Since it has been technically challenging to quantify glycans due to their structural complexity, little is known about the association between changes of glycosylation and the progression of DKD. We previously reported that urinary levels of immature truncated O-glycans, referred to as DKD related O-glycans, strongly predicted renal prognosis in patients with type 2 diabetes (Diabetes Care. 2018;41:1765-1775).

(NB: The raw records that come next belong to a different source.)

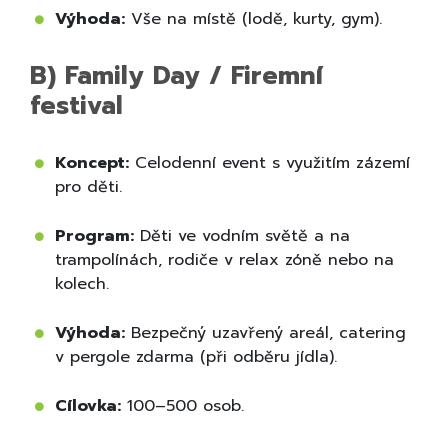
Výhoda:
Vše na místě (lodě, kurty, gym).
B) Family Day / Firemní
festival
Koncept:
Celodenní event s využitím zázemí
pro děti.
Program:
Děti ve vodním světě a na
trampolínách, rodiče v relax zóně nebo na
kolech.
Výhoda:
Bezpečný uzavřený areál, catering
v pergole zdarma (při odběru jídla).
Cílovka:
100–500 osob.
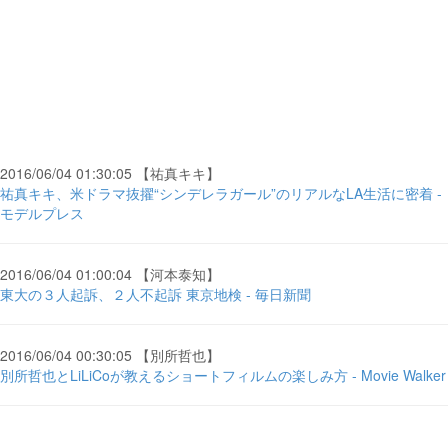
2016/06/04 01:30:05 【祐真キキ】
祐真キキ、米ドラマ抜擢“シンデレラガール”のリアルなLA生活に密着 -
モデルプレス
2016/06/04 01:00:04 【河本泰知】
東大の３人起訴、２人不起訴 東京地検 - 毎日新聞
2016/06/04 00:30:05 【別所哲也】
別所哲也とLiLiCoが教えるショートフィルムの楽しみ方 - Movie Walker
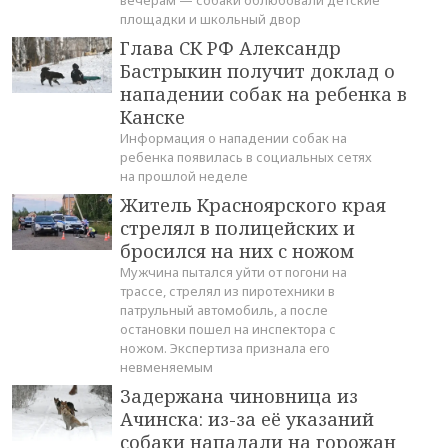
вечерам — собаки облюбовали детские
площадки и школьный двор
Глава СК РФ Александр
Бастрыкин получит доклад о
нападении собак на ребенка в
Канске
Информация о нападении собак на
ребенка появилась в социальных сетях
на прошлой неделе
Житель Красноярского края
стрелял в полицейских и
бросился на них с ножом
Мужчина пытался уйти от погони на
трассе, стрелял из пиротехники в
патрульный автомобиль, а после
остановки пошел на инспектора с
ножом. Экспертиза признала его
невменяемым
Задержана чиновница из
Ачинска: из-за её указаний
собаки нападали на горожан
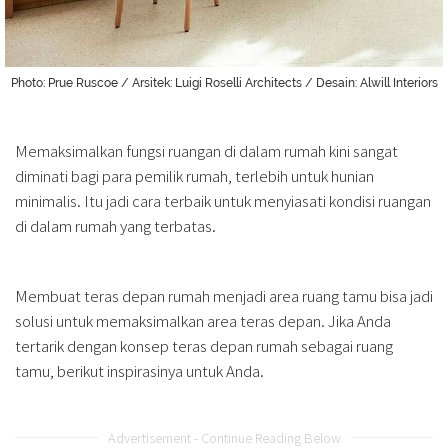
Photo: Prue Ruscoe / Arsitek: Luigi Roselli Architects / Desain: Alwill Interiors
Memaksimalkan fungsi ruangan di dalam rumah kini sangat
diminati bagi para pemilik rumah, terlebih untuk hunian
minimalis. Itu jadi cara terbaik untuk menyiasati kondisi ruangan
di dalam rumah yang terbatas.
Membuat teras depan rumah menjadi area ruang tamu bisa jadi
solusi untuk memaksimalkan area teras depan. Jika Anda
tertarik dengan konsep teras depan rumah sebagai ruang
tamu, berikut inspirasinya untuk Anda.
Advertisement - Continue Reading Below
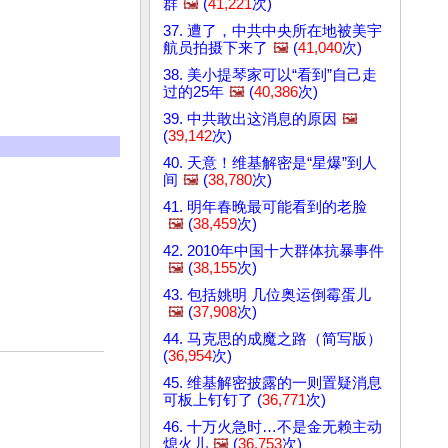
群
🖼️
(
41,221
次)
37. 遭了，中共中央所在地被美宇
航员拍摄下来了
🖼️
(
41,040
次)
38. 美小提琴家可以“看到”自己走
过的25年
🖼️
(
40,386
次)
39. 中共敢出这消息的原因
🖼️
(
39,142
次)
40. 天意！维基解密是“星爆”到人
间
🖼️
(
38,780
次)
41. 明年春晚最可能看到的老脸
🖼️
(
38,459
次)
42. 2010年中国十大群体抗暴事件
🖼️
(
38,155
次)
43. 包括姚明 几位奥运倒霉蛋儿
🖼️
(
37,908
次)
44. 马克思的成魔之路（简写版）
(
36,954
次)
45. 维基解密披露的一则置疑消息
可板上钉钉了 (
36,771
次)
46. 十万火急时…不是金无赖主动
熄火儿
🖼️
(
36,753
次)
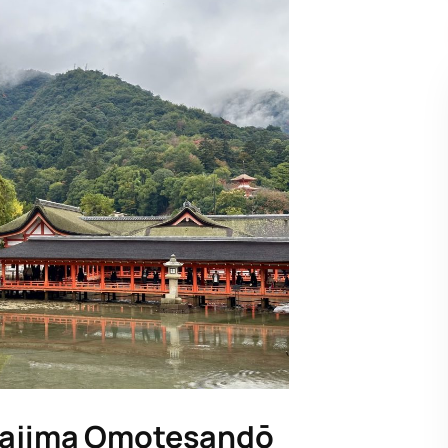
yajima Omotesandō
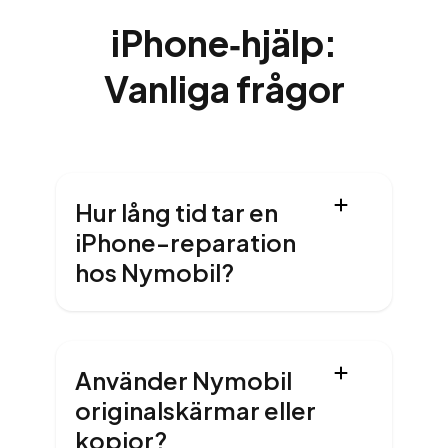
iPhone‑hjälp:
Vanliga frågor
Hur lång tid tar en
iPhone-reparation
hos Nymobil?
Använder Nymobil
originalskärmar eller
kopior?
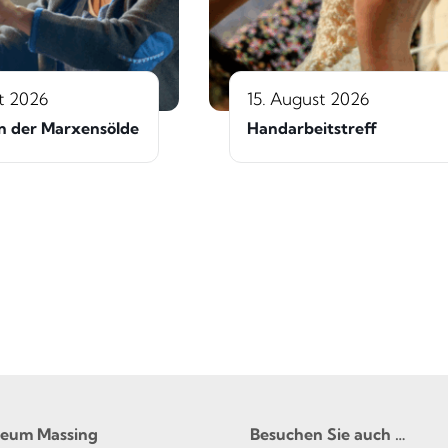
t 2026
15. August 2026
n der Marxensölde
Handarbeitstreff
seum Massing
Besuchen Sie auch …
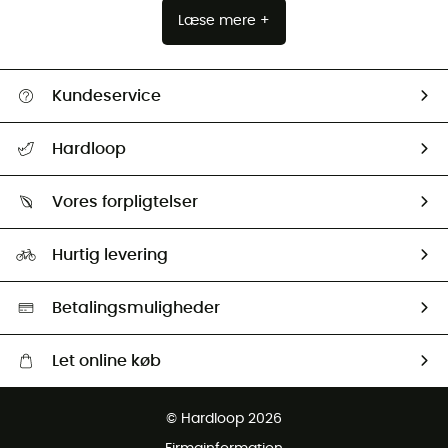
Læse mere +
Kundeservice
FAQs & hjælp
Hardloop
Følge min pakke
Om os
Returnering & Tilbagebetaling
Vores forpligtelser
HardGuides
Størrelsesguide
Vores foraftryk
Our ambassadors
Hurtig levering
Second hand
HardGreen Udvalg
Betalingsmuligheder
Let online køb
Gratis levering fra 1000 kr
© Hardloop 2026
Gratis retur inden for 100 dage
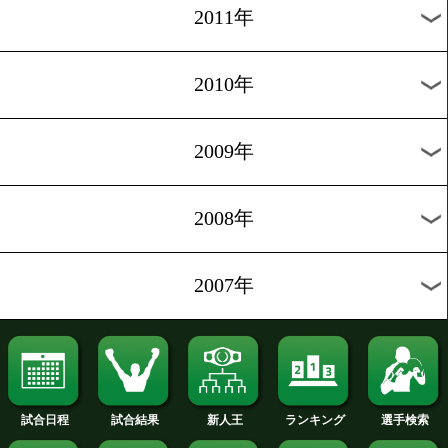
2020年
2019年
2018年
2017年
2016年
2015年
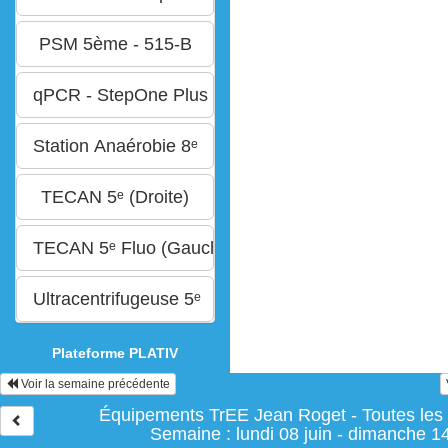
Plateforme PLATIV
Voir la semaine précédente
Équipements TrEE Jean Roget - Toutes les
Semaine : lundi 08 juin - dimanche 14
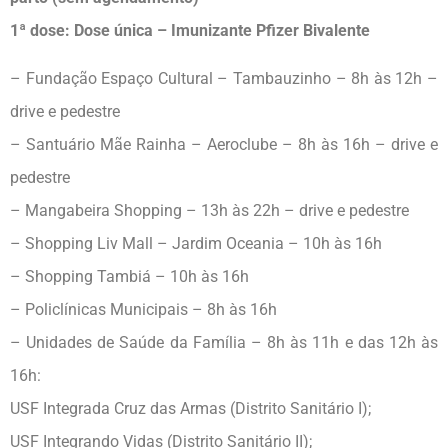
1ª dose: Dose única – Imunizante Pfizer Bivalente
– Fundação Espaço Cultural – Tambauzinho – 8h às 12h –
drive e pedestre
– Santuário Mãe Rainha – Aeroclube – 8h às 16h – drive e
pedestre
– Mangabeira Shopping – 13h às 22h – drive e pedestre
– Shopping Liv Mall – Jardim Oceania – 10h às 16h
– Shopping Tambiá – 10h às 16h
– Policlínicas Municipais – 8h às 16h
– Unidades de Saúde da Família – 8h às 11h e das 12h às
16h:
USF Integrada Cruz das Armas (Distrito Sanitário I);
USF Integrando Vidas (Distrito Sanitário II);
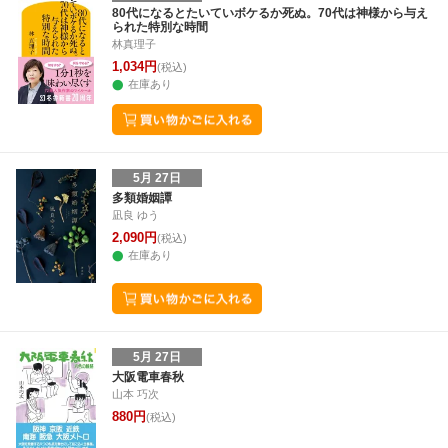
80代になるとたいていボケるか死ぬ。70代は神様から与え
られた特別な時間
林真理子
1,034円
(税込)
在庫あり
5月 27日
多類婚姻譚
凪良 ゆう
2,090円
(税込)
在庫あり
5月 27日
大阪電車春秋
山本 巧次
880円
(税込)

However, the association of those O-glycans in urine and blood with the pathological findings of DKD remains elusive.

Methods

We enrolled 36 patients with type 2 diabetes and biopsy-proven DKD in this study. Using serum and urine samples at renal biopsy, we measured the levels of Cy3-labeled glycoproteins binding to 45 lectins with different specificities. Specifically, we analyzed binding signals of DKD related O-glycans to the lectins, e.g. Sialyl-Tn to SNA, Galb4GlcNAc to RCA120, T-antigen to ABA, Jacalin, and ACA, and GalNAca3GalNAc to DBA. The RPS pathologic classification was used to evaluate glomerular and tubulointerstitial lesions in DKD. The relationships of glomerular classes and interstitial fibrosis and tubular atrophy (IFTA) scores with serum and urinary DKD related O-glycan levels were analyzed.

Results

At renal biopsy, 29 patients had macroalbuminuria (81%), and 7 patients showed either normoalbuminuria (11%) or microalbuminuria (8%). The profile of DKD related O-glycans in urine was distinct from that in serum. Among glomerular classes I, IIA, and IIB, urinary DKD related O-glycans gradually increased (p for trend <0.05 for all 6 glycans), while such trend was observed only in RCA120, ABA, Jacalin binding O-glycans in the serum. In contrast, higher urinary levels of T-antigens recognized by ABA, Jacalin, and ACA were significantly associated with higher IFTA scores (P for trend: 0.012, 0.027, and 0.009, respectively), whereas there was no correlation between serum DKD related O-glycans and IFTA scores.

Conclusion

This study discovered that urinary levels of DKD related O-glycans, especially T-antigens, were correlated with the pathological development of early glomerular lesions and tubulointerstitial lesions. Given that such findings were observed in only urinary sample, urinary DKD related O-glycans might reflect the alteration of glycosylation in tissues of DKD.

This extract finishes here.